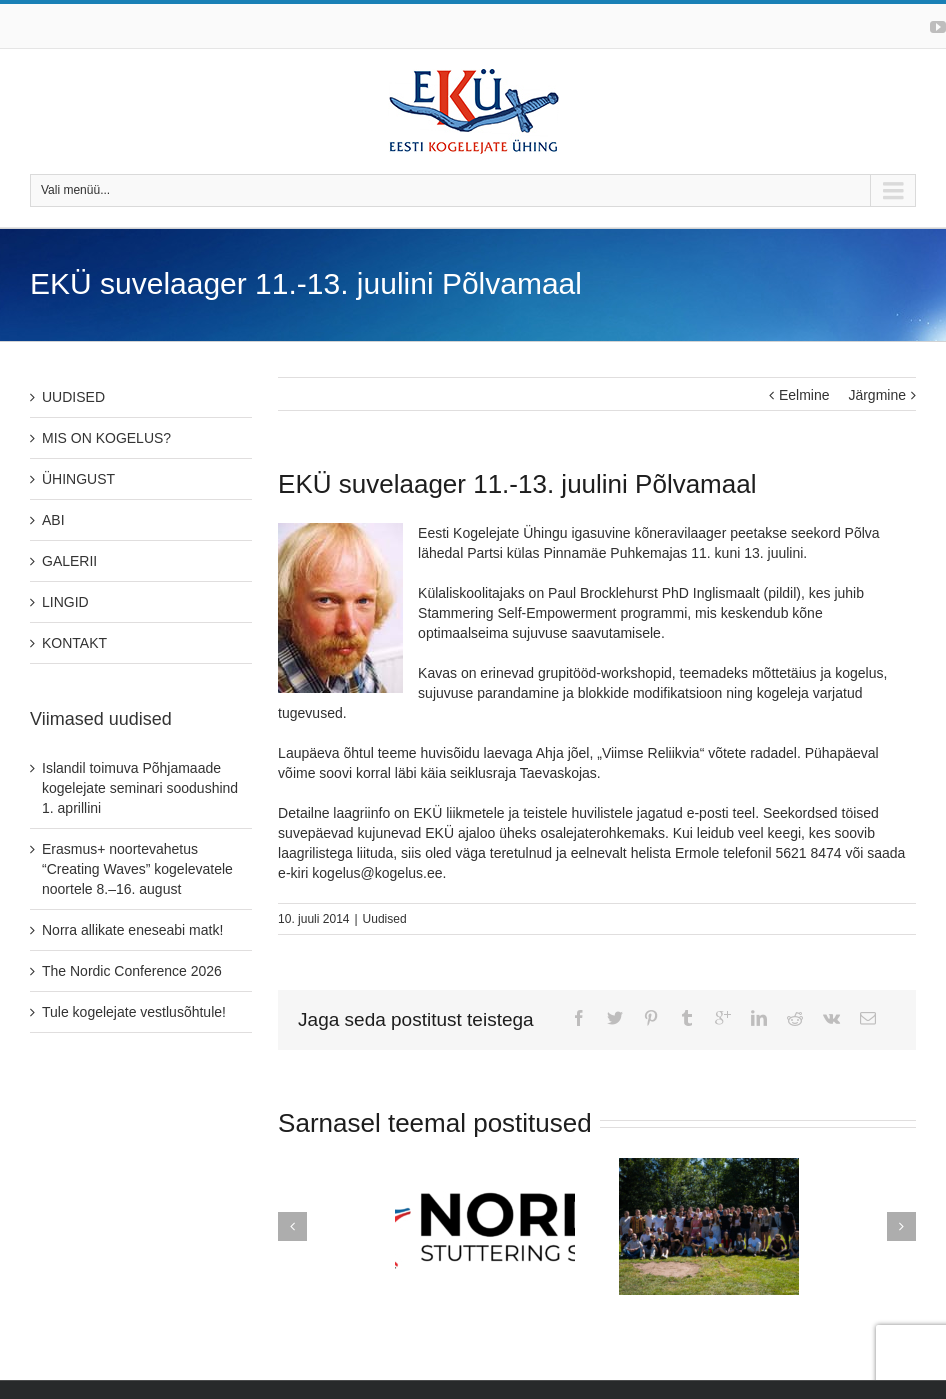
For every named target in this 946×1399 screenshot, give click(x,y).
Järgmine (877, 395)
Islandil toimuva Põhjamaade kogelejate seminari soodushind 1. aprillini (140, 788)
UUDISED (73, 397)
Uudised (385, 919)
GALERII (69, 561)
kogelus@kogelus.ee (377, 873)
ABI (53, 520)
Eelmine (804, 395)
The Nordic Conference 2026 (132, 971)
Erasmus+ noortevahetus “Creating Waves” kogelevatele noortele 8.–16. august (137, 869)
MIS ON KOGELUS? (106, 438)
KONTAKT (74, 643)
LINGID (65, 602)
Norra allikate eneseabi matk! (132, 930)
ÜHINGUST (78, 479)
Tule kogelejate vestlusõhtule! (134, 1012)
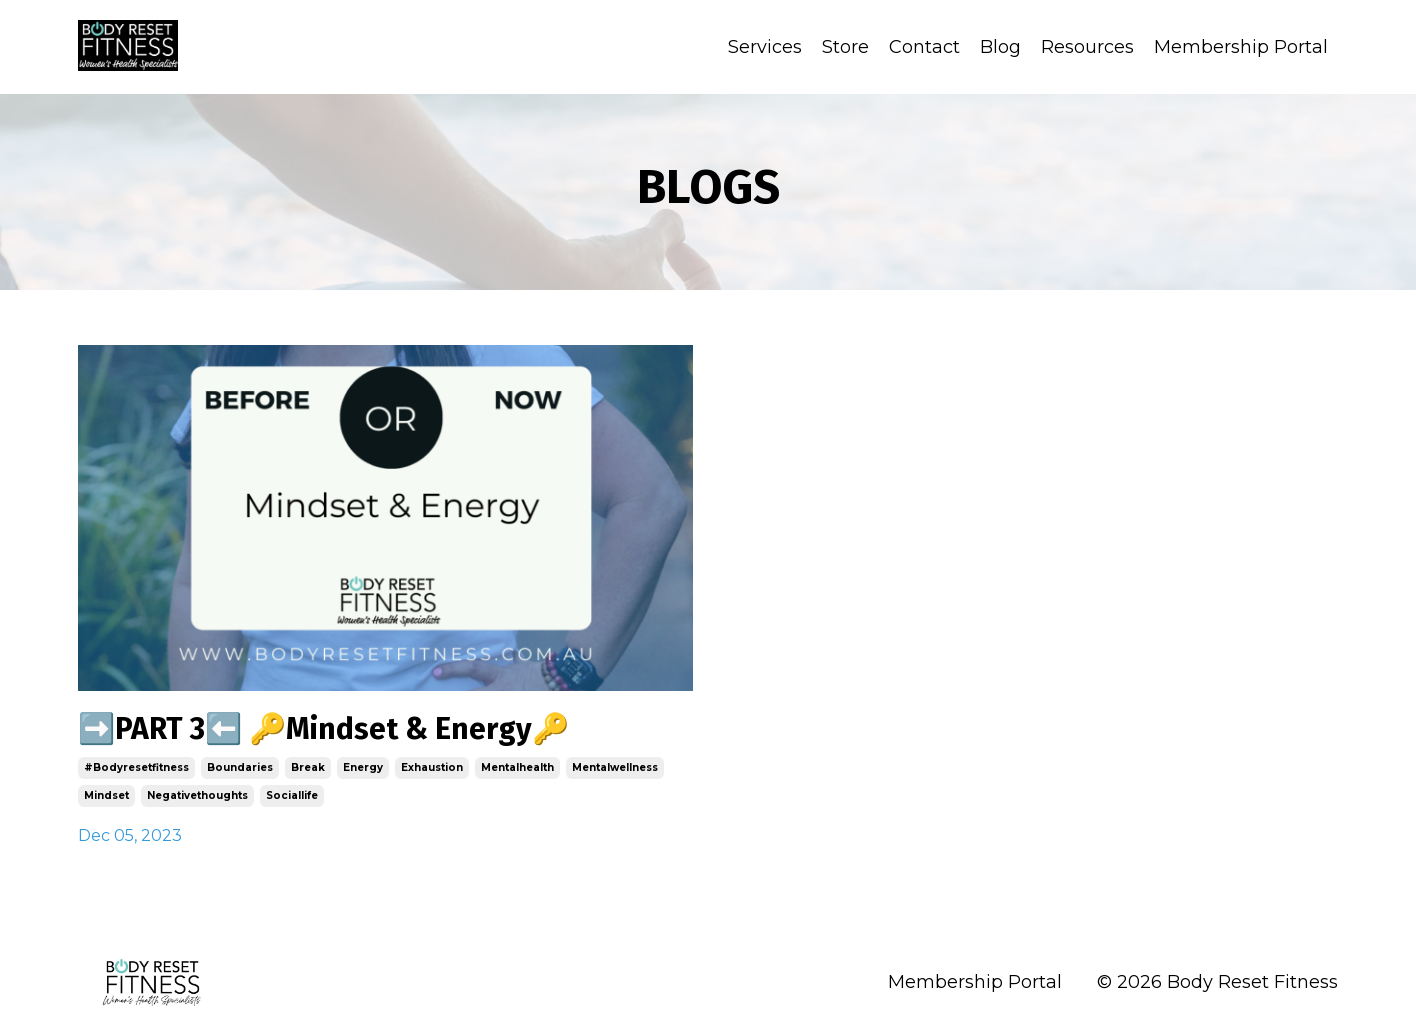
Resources (1087, 47)
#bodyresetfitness (136, 767)
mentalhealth (517, 767)
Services (765, 47)
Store (845, 47)
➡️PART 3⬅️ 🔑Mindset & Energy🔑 (323, 729)
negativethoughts (197, 795)
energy (363, 767)
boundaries (240, 767)
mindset (106, 795)
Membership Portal (1241, 47)
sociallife (292, 795)
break (308, 767)
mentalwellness (615, 767)
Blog (1000, 47)
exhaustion (432, 767)
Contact (924, 47)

**EXERCISE AIM:** Among the lines of the listing above, which ones hold "kogelejate"? Copy them.

**RESULT OF THE EXERCISE:**
Islandil toimuva Põhjamaade kogelejate seminari soodushind 1. aprillini (140, 788)
Tule kogelejate vestlusõhtule! (134, 1012)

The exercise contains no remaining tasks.